Larbi Chouikha, politologue tunisien, à "Liberté"
Publié dans Liberté le 06 - 10 - 2019

Les élections législatives, estime le politologue Larbi Chouikha, vont confirmer la tendance de désaffection des électeurs vis-à-vis de la classe politique traditionnelle. Pour lui, ce scrutin va favoriser l'émergence de nouvelles sensibilités politiques.
Liberté : Les Tunisiens sont appelés à l'urne demain pour élire leurs députés. Quels sont les enjeux de ces élections législatives ?

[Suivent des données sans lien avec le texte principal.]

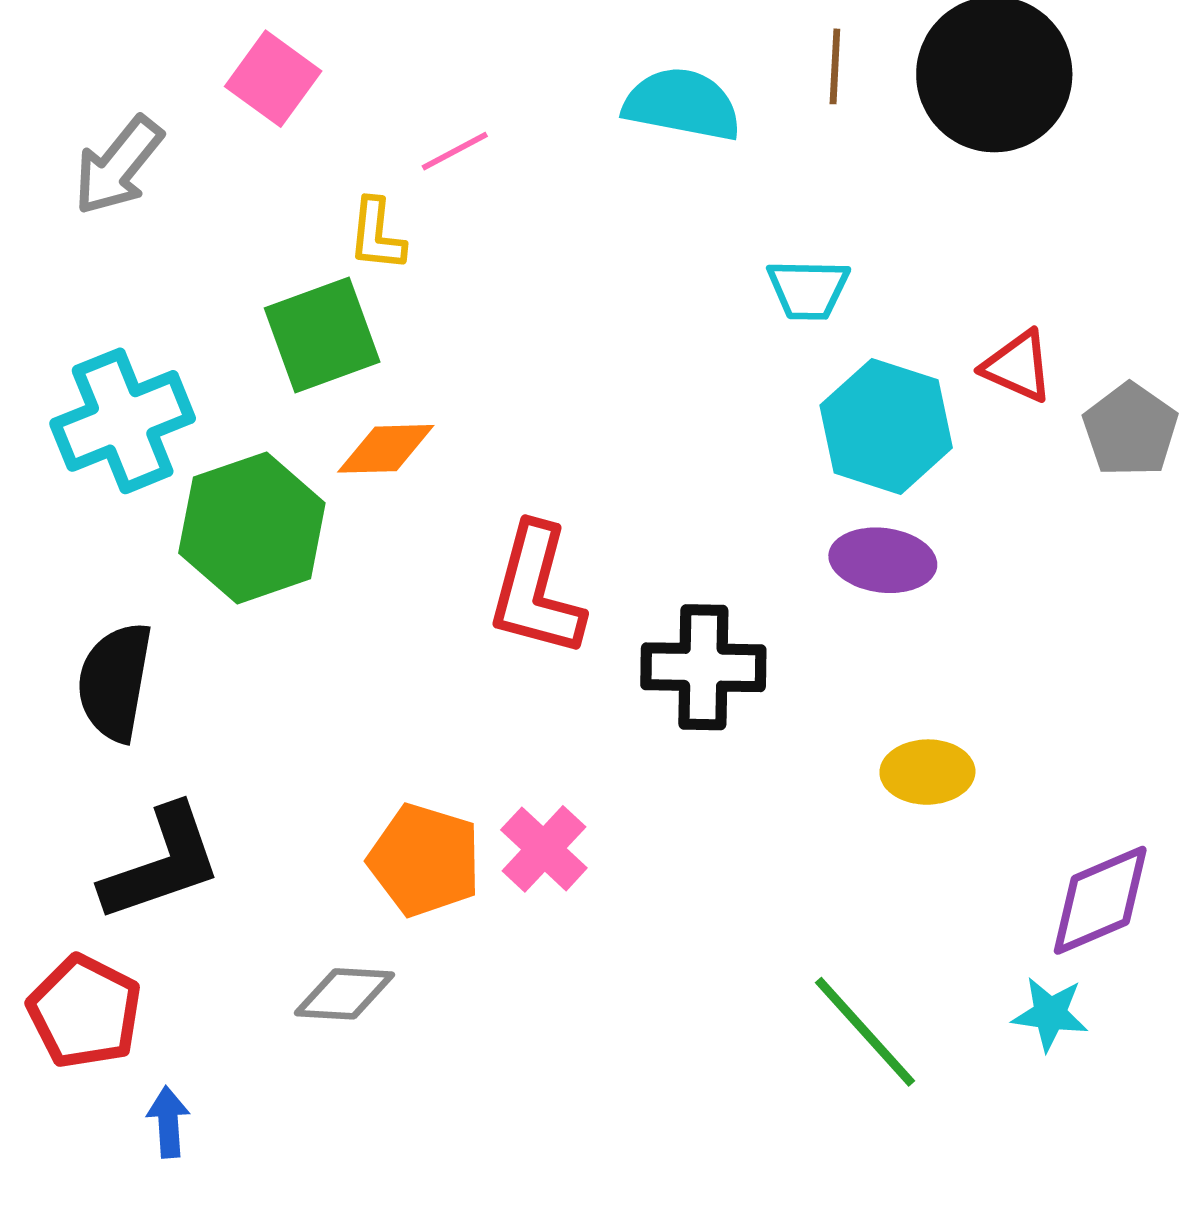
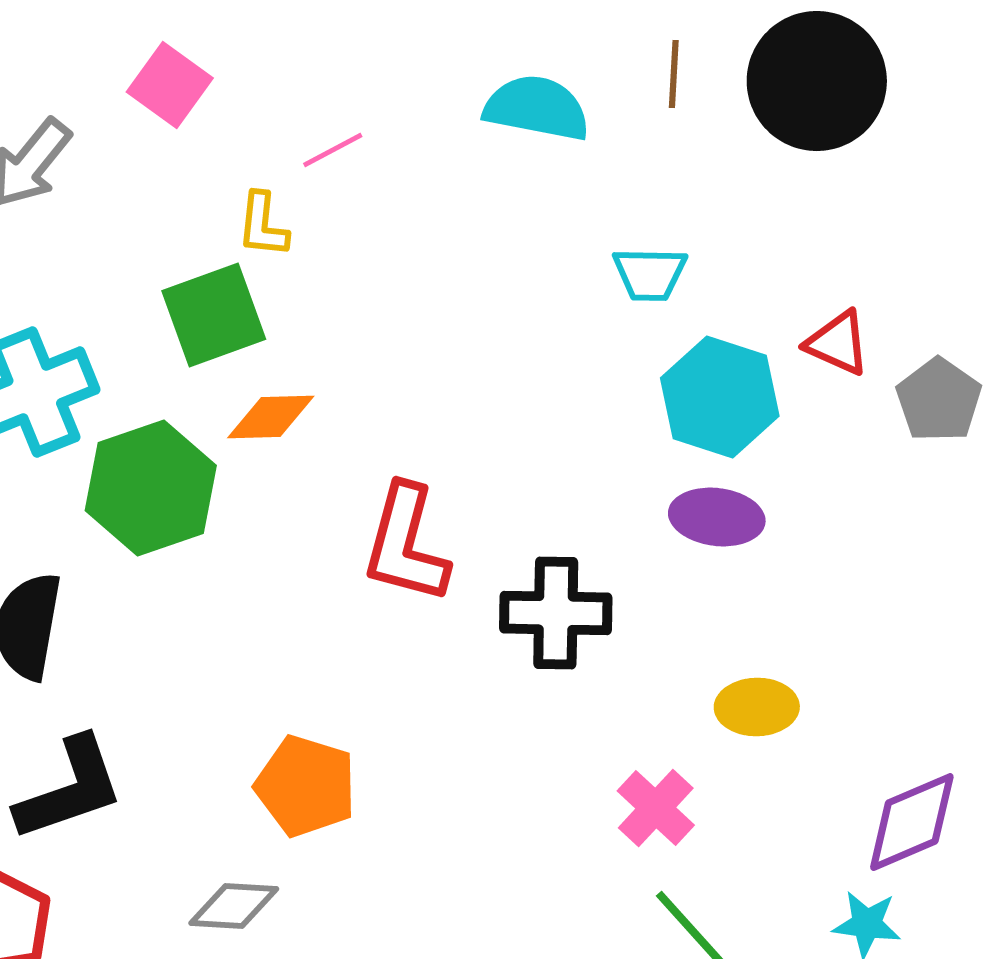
pink cross: (544, 849) -> (656, 808), moved

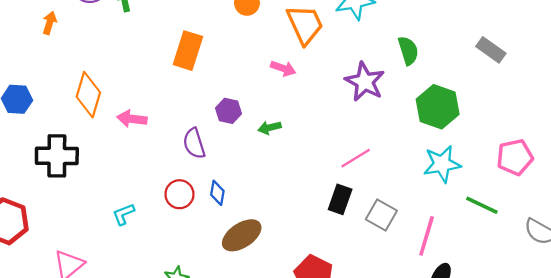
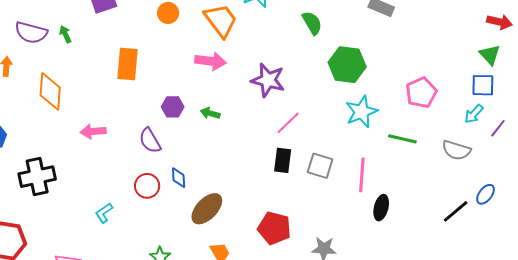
pink arrow: (283, 68) -> (211, 61), size x1.4
purple star: (365, 82) -> (268, 80), moved
orange diamond: (88, 95) -> (50, 91), moved
green arrow: (270, 128) -> (210, 113), turned 42

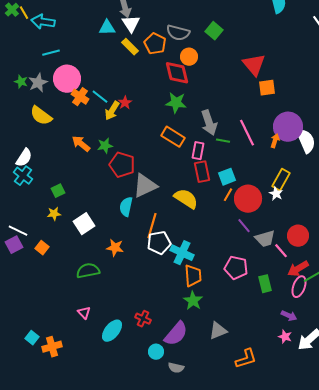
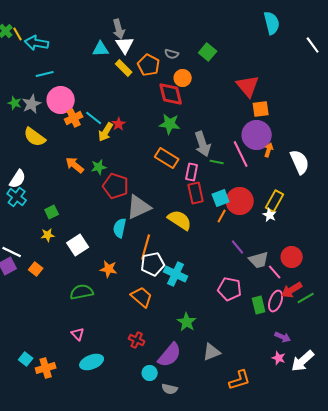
gray semicircle: (178, 33) -> (172, 54), size x0.6
orange cross: (80, 97) -> (74, 118), turned 30
purple circle: (288, 127) -> (257, 135), moved
orange arrow: (275, 141) -> (269, 150), moved
red circle: (248, 199) -> (240, 201), moved
orange trapezoid: (193, 276) -> (142, 297), moved, turned -45
pink ellipse: (299, 287) -> (276, 301), moved
cyan ellipse: (112, 331) -> (92, 362), moved, turned 30

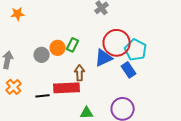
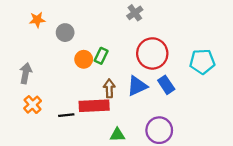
cyan pentagon: (136, 50) -> (202, 62), moved, turned -30
gray circle: (42, 55) -> (65, 33), moved
blue triangle: (104, 58) -> (137, 86), moved

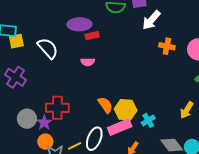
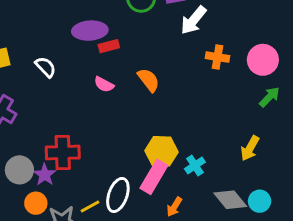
white semicircle: (48, 48) -> (46, 67), size x0.7
pink semicircle: (88, 62) -> (104, 84), turned 32
orange semicircle: (105, 105) -> (149, 80), moved
pink rectangle: (120, 127) -> (154, 177), turned -35
orange circle: (45, 142) -> (36, 203), moved

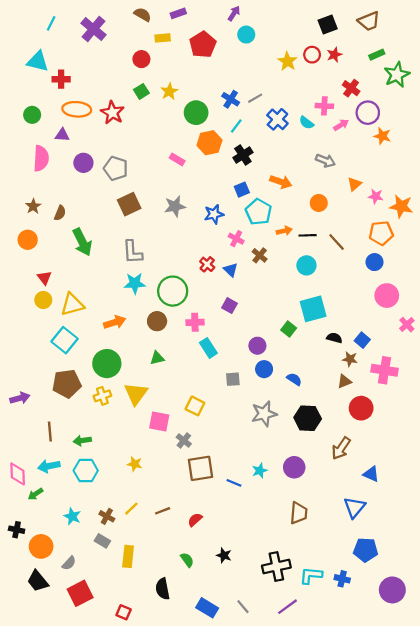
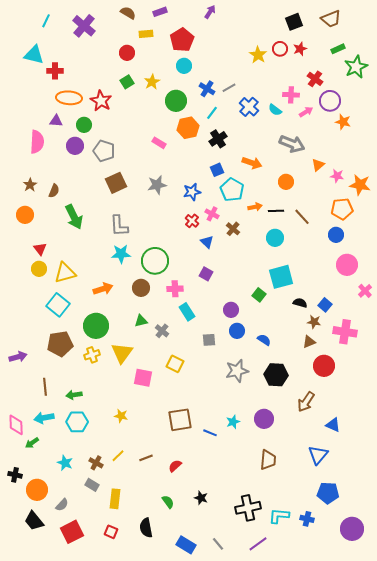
cyan circle: (246, 35) -> (184, 66), moved
green circle: (32, 115) -> (84, 125), moved
gray arrow: (325, 161) -> (292, 144), size x1.4
red cross: (207, 264) -> (192, 221), moved
gray cross: (184, 441) -> (162, 331), moved
red square: (124, 612) -> (111, 532), moved

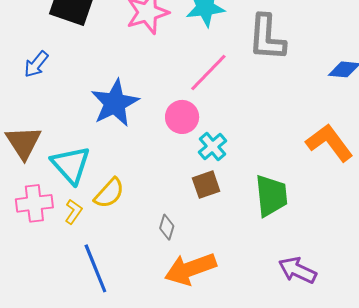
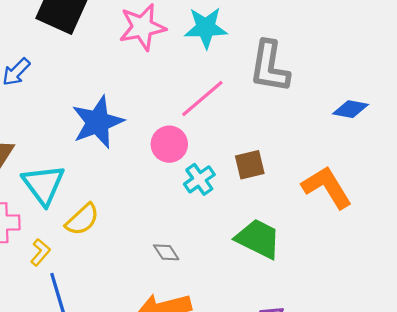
brown square: (206, 185) -> (250, 165), moved
green trapezoid: (271, 196) -> (258, 239), turned -63
yellow L-shape: (73, 212) -> (40, 252), moved
gray diamond: (167, 227) -> (166, 252), moved, turned -55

Larbi Chouikha : Ils sont d'abord d'ordre politique. Ces élections législatives tendent à reconfigurer le paysage politique en Tunisie, à l'image de ce qu'on a déjà connu lors du premier tour de l'élection présidentielle. L'on va assister probablement à l'apparition de nouvelles figures et de nouveaux blocs parlementaires mais toute la question est de savoir : quel sera le futur rapport de force entre ces blocs et ces nouveaux élus ? Autrement dit, seront-ils capables de constituer une majorité parlementaire ? Il y a aussi des enjeux liés à des ambitions personnelles. Plusieurs candidats semblent davantage être motivés par les profits matériels et/ou financiers liés à la fonction.
Pour d'autres, à l'instar de certains hommes d'affaires peu scrupuleux, la quête d'une immunité parlementaire durant la durée de leur mandat constitue pour eux leur principal, si ce n'est, leur seul souci. Nous voyons donc que les enjeux sont multiples et variés, collectifs ou individuels. D'ailleurs, dans cette compétition électorale très ouverte, le but recherché par certains candidats à la députation se limite à l'obtention d'avantages matériels et sont de nature attachés à l'exercice d'un mandat électoral, ainsi qu'à l'accès à l'immunité parlementaire. C'est bien plus une logique de prébende que la défense d'une cause et/ou d'un projet sociétal qui explique l'engagement électoral pour certains.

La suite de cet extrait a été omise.